Les bourses scolaires sous condition de ressources parentales, le prêt d’honneur à taux zéro, le prêt bancaire, remboursable quatre ans après son octroi, ne suffisent-ils pas à assurer la prise ne charge des études de nos jeunes ? La prise en charge du billet d’avion par le passeport mobilité est-il suffisant pour assurer la continuité territoriale ?

Si ce n’est pas le cas, alors c’est ce dispositif qu’il faut améliorer et non prétendre vouloir enfin donner une chance aux étudiants défavorisés matériellement comme si rien n’avait été fait jusque-là.

Mais puisque l’on parle ici des étudiants « talentueux et intelligents », vraisemblablement bachelier avec mention, je prône, pour récompenser leur travail, la création d’une bourse de mérite sans condition de ressource parentale, car c’est l’étudiant face à sa responsabilisation personnelle et citoyenne qui doit être salué et encouragé dans les choix moraux et exemplaires qu’il a consentis.

Enfin, je répondrai à ceux qui, à l’évidence mal informés, prétendent que le Président de la Région veut former une élite martiniquaise capable de prendre en main l’avenir de ce pays, qu’il n’est point besoin d’attendre cinq ans ;

que cette élite existe déjà, et qu’elle attend fiévreusement que ce pays fonctionne comme une démocratie politique, économique et sociale pour y revenir exercer ses talents.
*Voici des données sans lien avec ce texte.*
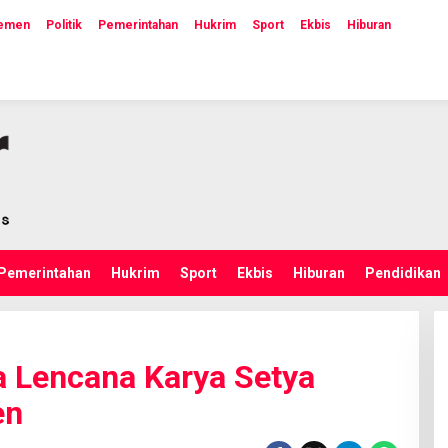
lemen
Politik
Pemerintahan
Hukrim
Sport
Ekbis
Hiburan
Pemerintahan
Hukrim
Sport
Ekbis
Hiburan
Pendidikan
a Lencana Karya Setya
en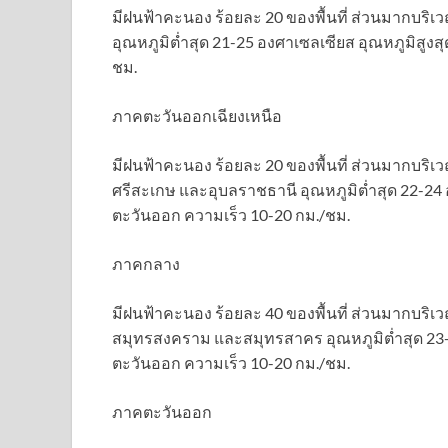
มีฝนฟ้าคะนอง ร้อยละ 20 ของพื้นที่ ส่วนมากบริ
อุณหภูมิต่ำสุด 21-25 องศาเซลเซียส อุณหภูมิสูง
ชม.
ภาคตะวันออกเฉียงเหนือ
มีฝนฟ้าคะนอง ร้อยละ 20 ของพื้นที่ ส่วนมากบริเวณ
ศรีสะเกษ และอุบลราชธานี อุณหภูมิต่ำสุด 22-24 
ตะวันออก ความเร็ว 10-20 กม./ชม.
ภาคกลาง
มีฝนฟ้าคะนอง ร้อยละ 40 ของพื้นที่ ส่วนมากบริเ
สมุทรสงคราม และสมุทรสาคร อุณหภูมิต่ำสุด 23-
ตะวันออก ความเร็ว 10-20 กม./ชม.
ภาคตะวันออก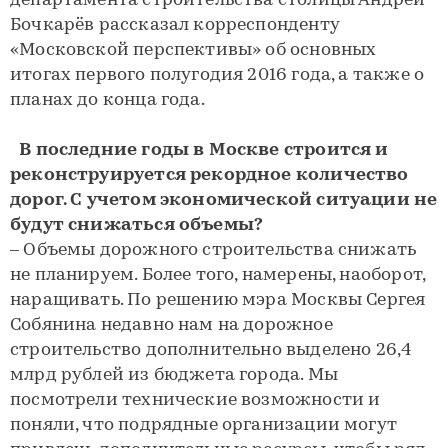
департамента строительства столицы Андрей
Бочкарёв рассказал корреспонденту
«Московской перспективы» об основных
итогах первого полугодия 2016 года, а также о
планах до конца года.
В последние годы в Москве строится и
реконструируется рекордное количество
дорог. С учетом экономической ситуации не
будут снижаться объемы?
– Объемы дорожного строительства снижать
не планируем. Более того, намерены, наоборот,
наращивать. По решению мэра Москвы Сергея
Собянина недавно нам на дорожное
строительство дополнительно выделено 26,4
млрд рублей из бюджета города. Мы
посмотрели технические возможности и
поняли, что подрядные организации могут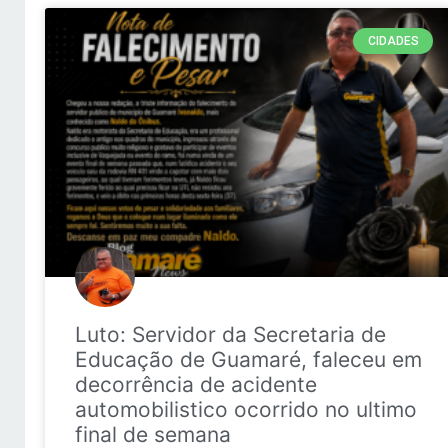
CIDADES
Luto: Servidor da Secretaria de
Educação de Guamaré, faleceu em
decorrência de acidente
automobilistico ocorrido no ultimo
final de semana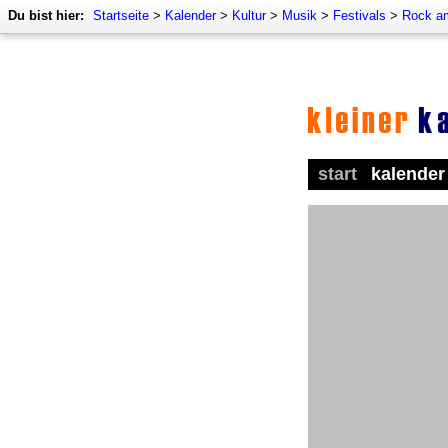
Du bist hier:
Startseite
>
Kalender
>
Kultur
>
Musik
>
Festivals
>
Rock a
start
kalender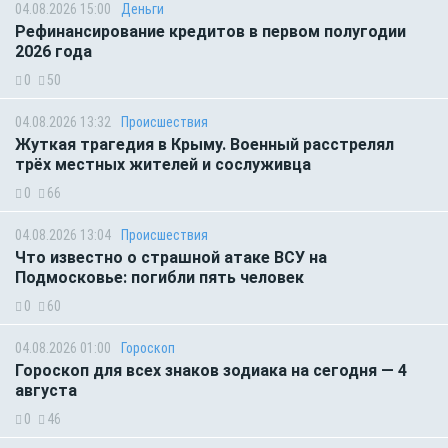
04.08.2026 15:00
Деньги
Рефинансирование кредитов в первом полугодии
2026 года
0
50
04.08.2026 13:32
Происшествия
Жуткая трагедия в Крыму. Военный расстрелял
трёх местных жителей и сослуживца
0
66
04.08.2026 13:04
Происшествия
Что известно о страшной атаке ВСУ на
Подмосковье: погибли пять человек
0
60
04.08.2026 01:00
Гороскоп
Гороскоп для всех знаков зодиака на сегодня — 4
августа
0
46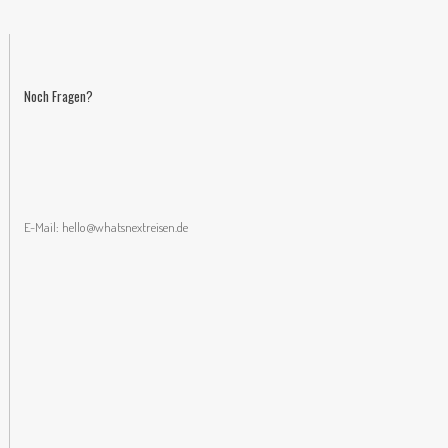
Noch Fragen?
E-Mail:
hello@whatsnextreisen.de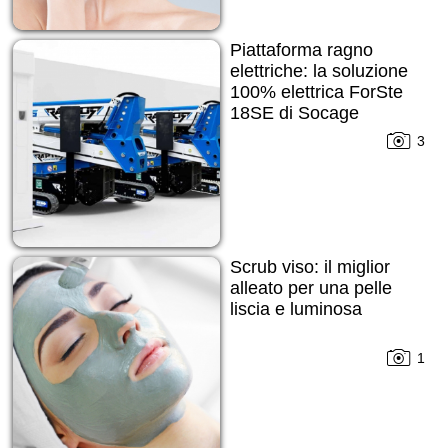
Piattaforma ragno
elettriche: la soluzione
100% elettrica ForSte
18SE di Socage
3
Scrub viso: il miglior
alleato per una pelle
liscia e luminosa
1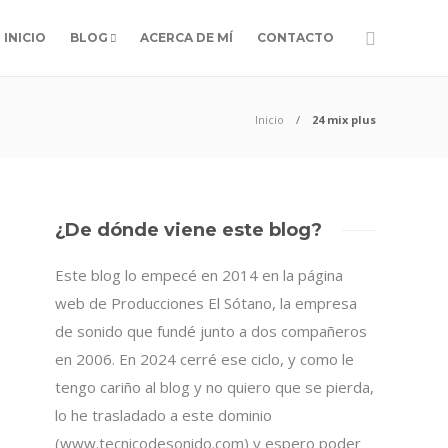
INICIO
BLOG
ACERCA DE MÍ
CONTACTO
Inicio
24 mix plus
¿De dónde viene este blog?
Este blog lo empecé en 2014 en la página
web de Producciones El Sótano, la empresa
de sonido que fundé junto a dos compañeros
en 2006. En 2024 cerré ese ciclo, y como le
tengo cariño al blog y no quiero que se pierda,
lo he trasladado a este dominio
(www.tecnicodesonido.com) y espero poder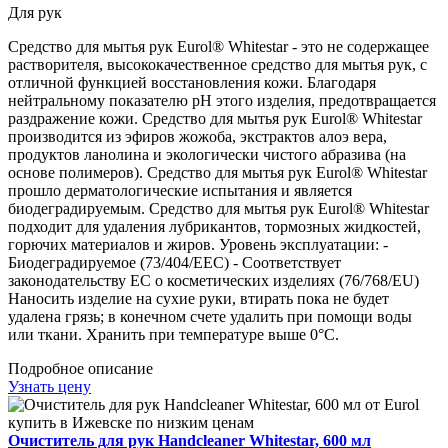
Для рук
Средство для мытья рук Eurol® Whitestar - это не содержащее
растворителя, высококачественное средство для мытья рук, с
отличной функцией восстановления кожи. Благодаря
нейтральному показателю pH этого изделия, предотвращается
раздражение кожи. Средство для мытья рук Eurol® Whitestar
производится из эфиров жожоба, экстрактов алоэ вера,
продуктов ланолина и экологически чистого абразива (на
основе полимеров). Средство для мытья рук Eurol® Whitestar
прошло дерматологические испытания и является
биодеградируемым. Средство для мытья рук Eurol® Whitestar
подходит для удаления лубрикантов, тормозных жидкостей,
горючих материалов и жиров. Уровень эксплуатации: -
Биодеградируемое (73/404/EEC) - Соответствует
законодательству ЕС о косметических изделиях (76/768/EU)
Наносить изделие на сухие руки, втирать пока не будет
удалена грязь; в конечном счете удалить при помощи воды
или ткани. Хранить при температуре выше 0°C.
Подробное описание
Узнать цену
Очиститель для рук Handcleaner Whitestar, 600 мл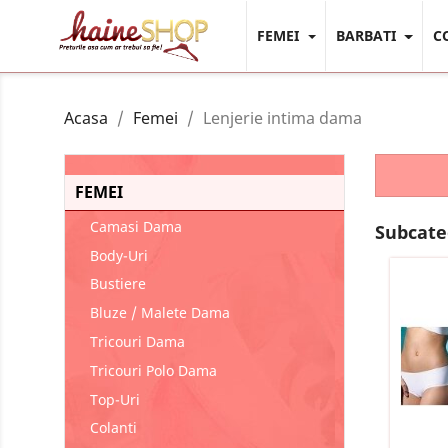
FEMEI
BARBATI
C
Acasa
Femei
Lenjerie intima dama
FEMEI
Camasi Dama
Subcate
Body-Uri
Bustiere
Bluze / Malete Dama
Tricouri Dama
Tricouri Polo Dama
Top-Uri
Colanti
Je renvoie donc ceux qui ignorent où en sont les jeunes Martiniquais à interroger les organisateurs de la bourse Alizée pour savoir ce que sont devenus les jeunes bacheliers qui se sont distingués par leur travail et leur mérite, et le CASODOM, à Paris, qui lors de l’organisation de la première édition des Talents de l’outre-mer a reçu 141 dossiers de jeunes plus brillants les uns les autres, qui ont soif de mettre leur compétences au service d’un pays qui ne méprisera plus les entreprises et les patrons.

Il est temps que ce pays cesse de faire passer les idéologies avant le principe de réalité qui exige, pour la survie de notre société, le développement économique ; lequel ne peut se réaliser sans la révocation définitive de la suspicion permanente du chef d’entreprise et l’aversion pour le monde du travail décrété capitaliste et absolument égoïste.

Pour information, je vous reproduis le texte du CASODOM :

Opération Les Talents de l’Outre mer 12 lauréats désignés

Le jury constitué par le Casodom a eu bien du mal à départager les 141 candidatures qui se sont manifestées pour l’Opération des Talents de l’Outre mer, tant de nombreux dossiers étaient d’excellente qualité.

La découverte de parcours aussi méritoires est venue conforter l’association, qui oeuvre pour l’insertion des originaires des départements d’Outre-mer résidant en France métropolitaine, dans l’idée que les compétences des Ultramarins doivent être mieux valorisées et montrées en exemple.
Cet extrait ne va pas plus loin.